誰もいなくなったらなったで考える時間ができるのでありがたい。
ソシアさんの部屋の扉が見える廊下の壁へ寄りかかり、今までのことを振り返る。
「結局、ソシアさんの狂言だけでこの事件が終わらなかったな。寿命のことがあるからタダで終わるとは思ってなかった。しかし敵だと予想していたレリクス、レムルがほぼシロだから困ったもんだ……」
犯人が分からないので振り出しに戻った形だ。
警戒はより一層する必要ができた。一つ腑に落ちないのは俺が狙われたことだ。目障りだとしても中途半端すぎる――
俺が色々考えていると、廊下の向こうからクレア走ってくるのが見えた。
「あ、カケルさん! 探しましたよ!」
「? どうしたんだい?」
「お風呂に行ったグランツさんがのぼせてしまい、倒れたんです! それで慌てて……」
「マジか……あいつなにをやってるんだ……」
「すぐ行ってあげてください! 誘拐予告は気になるのは分かりますけど、今日の今日で来ることはないと思いますし」
「そうだな……ちょっと行ってくる」
「はい!」
俺は駆け出して風呂場へ急ぎ扉を開け放った。するとそこには素っ裸のグランツが体を拭いていた!
「グランツ! って、大丈夫……か?」
「カケルさん? そんなに慌ててどうしました?」
「い、いや……クレアさんがお前がのぼせたからって……」
「え? 俺はこの通り元気ですけど……クレアさん、ですか? 男湯には来ないと思いますけど……?」
――瞬間、俺の身体から汗が噴き出る……あの時クレアさんはなんと言っていた?
『すぐ行ってあげてください! 誘拐予告は気になるのは分かりますけど、今日の今日で来ることはないと思いますし』
「しまった……!」
「ど、どうしたんですか!? カケルさん!」
グランツの声を無視して俺はソシアさんの部屋へと全速力で駆け出した。
だが――
「扉が開いている……!」
慌ててソシアさんの部屋へ入ると風がカーテンを揺らしていた。窓が開いているのだと考える前に月明かりに照らされる人影に目が行く。
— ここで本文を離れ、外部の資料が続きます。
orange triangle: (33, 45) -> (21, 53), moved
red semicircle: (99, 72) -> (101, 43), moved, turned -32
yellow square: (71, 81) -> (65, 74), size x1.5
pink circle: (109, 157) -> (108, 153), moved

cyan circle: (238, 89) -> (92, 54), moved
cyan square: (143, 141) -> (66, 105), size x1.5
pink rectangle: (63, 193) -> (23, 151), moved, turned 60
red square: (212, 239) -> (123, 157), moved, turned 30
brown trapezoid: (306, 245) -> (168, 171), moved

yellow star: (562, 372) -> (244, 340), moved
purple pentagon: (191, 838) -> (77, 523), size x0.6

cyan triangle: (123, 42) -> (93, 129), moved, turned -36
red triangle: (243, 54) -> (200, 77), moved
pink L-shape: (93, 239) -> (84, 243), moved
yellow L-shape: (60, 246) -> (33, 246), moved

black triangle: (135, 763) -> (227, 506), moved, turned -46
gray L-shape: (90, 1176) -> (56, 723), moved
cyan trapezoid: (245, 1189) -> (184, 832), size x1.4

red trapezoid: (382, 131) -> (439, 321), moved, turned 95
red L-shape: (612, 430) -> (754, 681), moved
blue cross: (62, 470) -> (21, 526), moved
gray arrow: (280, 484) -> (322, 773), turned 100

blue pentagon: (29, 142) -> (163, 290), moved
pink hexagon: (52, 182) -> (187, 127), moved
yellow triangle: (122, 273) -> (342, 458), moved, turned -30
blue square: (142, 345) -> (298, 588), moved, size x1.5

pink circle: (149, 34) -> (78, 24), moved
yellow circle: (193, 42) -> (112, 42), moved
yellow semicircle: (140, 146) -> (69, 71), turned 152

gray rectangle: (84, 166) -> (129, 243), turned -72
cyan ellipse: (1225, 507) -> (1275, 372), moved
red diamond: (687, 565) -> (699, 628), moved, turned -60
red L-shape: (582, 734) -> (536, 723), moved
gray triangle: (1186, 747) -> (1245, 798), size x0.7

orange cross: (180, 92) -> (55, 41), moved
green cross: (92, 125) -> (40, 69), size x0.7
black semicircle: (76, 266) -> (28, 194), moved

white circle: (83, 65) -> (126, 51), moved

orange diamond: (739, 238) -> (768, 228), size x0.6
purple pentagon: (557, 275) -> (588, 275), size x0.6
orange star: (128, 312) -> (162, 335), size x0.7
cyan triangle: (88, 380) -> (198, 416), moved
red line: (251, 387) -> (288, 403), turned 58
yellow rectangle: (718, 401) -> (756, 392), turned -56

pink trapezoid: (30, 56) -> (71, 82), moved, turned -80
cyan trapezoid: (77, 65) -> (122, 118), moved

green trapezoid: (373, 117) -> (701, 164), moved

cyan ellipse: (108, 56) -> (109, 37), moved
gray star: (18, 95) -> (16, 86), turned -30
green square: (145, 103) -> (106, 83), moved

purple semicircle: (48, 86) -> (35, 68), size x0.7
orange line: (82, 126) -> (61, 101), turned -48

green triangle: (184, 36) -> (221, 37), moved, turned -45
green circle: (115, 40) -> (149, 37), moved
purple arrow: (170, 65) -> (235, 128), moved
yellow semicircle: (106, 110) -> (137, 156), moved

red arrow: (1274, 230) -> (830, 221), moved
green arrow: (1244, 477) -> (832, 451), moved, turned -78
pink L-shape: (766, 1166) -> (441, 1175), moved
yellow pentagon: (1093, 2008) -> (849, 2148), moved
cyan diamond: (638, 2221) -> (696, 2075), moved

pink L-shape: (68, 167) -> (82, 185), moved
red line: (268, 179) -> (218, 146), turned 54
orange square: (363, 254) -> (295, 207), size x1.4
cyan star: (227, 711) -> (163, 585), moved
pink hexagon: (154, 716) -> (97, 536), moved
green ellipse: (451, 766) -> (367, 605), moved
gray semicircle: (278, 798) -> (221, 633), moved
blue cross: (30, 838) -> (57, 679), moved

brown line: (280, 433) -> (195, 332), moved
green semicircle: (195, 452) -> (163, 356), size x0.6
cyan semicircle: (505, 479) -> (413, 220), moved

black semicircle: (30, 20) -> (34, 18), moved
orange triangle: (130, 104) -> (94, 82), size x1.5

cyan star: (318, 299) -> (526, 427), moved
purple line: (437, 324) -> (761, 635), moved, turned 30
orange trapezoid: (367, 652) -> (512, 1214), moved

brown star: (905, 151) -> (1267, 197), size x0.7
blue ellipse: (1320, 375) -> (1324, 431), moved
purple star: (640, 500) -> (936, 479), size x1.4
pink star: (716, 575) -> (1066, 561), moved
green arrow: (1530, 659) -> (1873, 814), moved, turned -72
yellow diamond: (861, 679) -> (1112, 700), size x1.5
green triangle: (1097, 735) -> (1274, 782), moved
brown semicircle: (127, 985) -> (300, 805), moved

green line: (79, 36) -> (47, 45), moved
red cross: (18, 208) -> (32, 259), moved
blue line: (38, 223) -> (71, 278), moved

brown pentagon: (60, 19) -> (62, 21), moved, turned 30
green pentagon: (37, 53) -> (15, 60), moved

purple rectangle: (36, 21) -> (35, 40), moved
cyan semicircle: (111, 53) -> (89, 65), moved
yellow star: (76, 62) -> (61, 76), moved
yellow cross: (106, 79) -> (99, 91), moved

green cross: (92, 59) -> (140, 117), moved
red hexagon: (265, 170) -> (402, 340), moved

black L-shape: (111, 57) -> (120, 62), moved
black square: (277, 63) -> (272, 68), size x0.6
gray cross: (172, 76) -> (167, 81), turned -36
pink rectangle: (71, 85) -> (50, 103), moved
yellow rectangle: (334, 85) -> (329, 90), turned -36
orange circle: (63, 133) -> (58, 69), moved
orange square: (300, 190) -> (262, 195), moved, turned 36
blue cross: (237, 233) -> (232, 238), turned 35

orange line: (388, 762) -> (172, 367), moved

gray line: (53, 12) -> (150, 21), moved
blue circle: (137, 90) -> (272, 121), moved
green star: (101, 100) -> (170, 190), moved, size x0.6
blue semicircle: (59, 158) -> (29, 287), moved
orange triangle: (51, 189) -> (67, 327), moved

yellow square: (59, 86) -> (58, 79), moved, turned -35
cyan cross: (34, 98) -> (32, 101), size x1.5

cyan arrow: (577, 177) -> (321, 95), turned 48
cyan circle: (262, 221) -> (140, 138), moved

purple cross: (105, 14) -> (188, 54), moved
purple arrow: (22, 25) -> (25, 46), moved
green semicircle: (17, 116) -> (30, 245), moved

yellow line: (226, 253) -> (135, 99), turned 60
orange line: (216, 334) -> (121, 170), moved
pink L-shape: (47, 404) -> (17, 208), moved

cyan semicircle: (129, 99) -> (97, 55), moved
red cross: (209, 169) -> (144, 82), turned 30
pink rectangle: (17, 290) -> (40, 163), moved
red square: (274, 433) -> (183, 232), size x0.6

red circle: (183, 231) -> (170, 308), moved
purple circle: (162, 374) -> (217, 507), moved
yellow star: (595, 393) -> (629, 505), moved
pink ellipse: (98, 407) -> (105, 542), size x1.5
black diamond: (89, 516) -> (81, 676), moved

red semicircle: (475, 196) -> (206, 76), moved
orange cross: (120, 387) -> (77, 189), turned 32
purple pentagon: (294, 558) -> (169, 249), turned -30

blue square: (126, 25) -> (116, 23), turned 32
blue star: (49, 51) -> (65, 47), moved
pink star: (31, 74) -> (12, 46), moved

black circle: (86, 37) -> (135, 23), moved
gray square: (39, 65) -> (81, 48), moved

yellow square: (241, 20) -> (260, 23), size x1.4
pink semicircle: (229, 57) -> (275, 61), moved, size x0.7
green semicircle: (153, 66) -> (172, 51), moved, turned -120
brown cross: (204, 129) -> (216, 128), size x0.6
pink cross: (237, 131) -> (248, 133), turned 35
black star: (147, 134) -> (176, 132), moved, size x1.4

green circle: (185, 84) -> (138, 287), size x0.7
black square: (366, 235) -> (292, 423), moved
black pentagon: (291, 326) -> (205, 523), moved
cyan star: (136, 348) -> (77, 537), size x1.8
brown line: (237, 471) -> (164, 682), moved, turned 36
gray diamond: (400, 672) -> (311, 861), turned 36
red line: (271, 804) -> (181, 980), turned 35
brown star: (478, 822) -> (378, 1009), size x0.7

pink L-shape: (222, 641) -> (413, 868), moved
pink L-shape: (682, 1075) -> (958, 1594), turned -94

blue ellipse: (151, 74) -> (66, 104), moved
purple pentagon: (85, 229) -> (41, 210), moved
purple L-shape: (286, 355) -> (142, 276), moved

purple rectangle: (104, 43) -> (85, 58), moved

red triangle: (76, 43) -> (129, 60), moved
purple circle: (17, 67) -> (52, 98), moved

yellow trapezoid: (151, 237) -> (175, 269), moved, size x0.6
「おや、早かったね? でも、もう遅い。ソシアお嬢さんはいただいていくよ」
頭にバンダナを巻き、顔にはまさに怪盗と呼べるようなマスクをつけた人物が窓の縁に手をかけていた。その肩にはソシアさんを担いでいた。
……間違いない。
「……お前が予告状の犯人か……」
「フフ、そのとーり! そして君を襲撃したのも……」
「……!?」
そう言って誘拐犯は顔に手を当てると、ネーレ先生の顔が出てきた。
「私でした~♪」
あの間延びした声は間違いなくネーレ先生……だが、再び顔に手をあてると、元のマスクに戻ると笑いながら言い放った。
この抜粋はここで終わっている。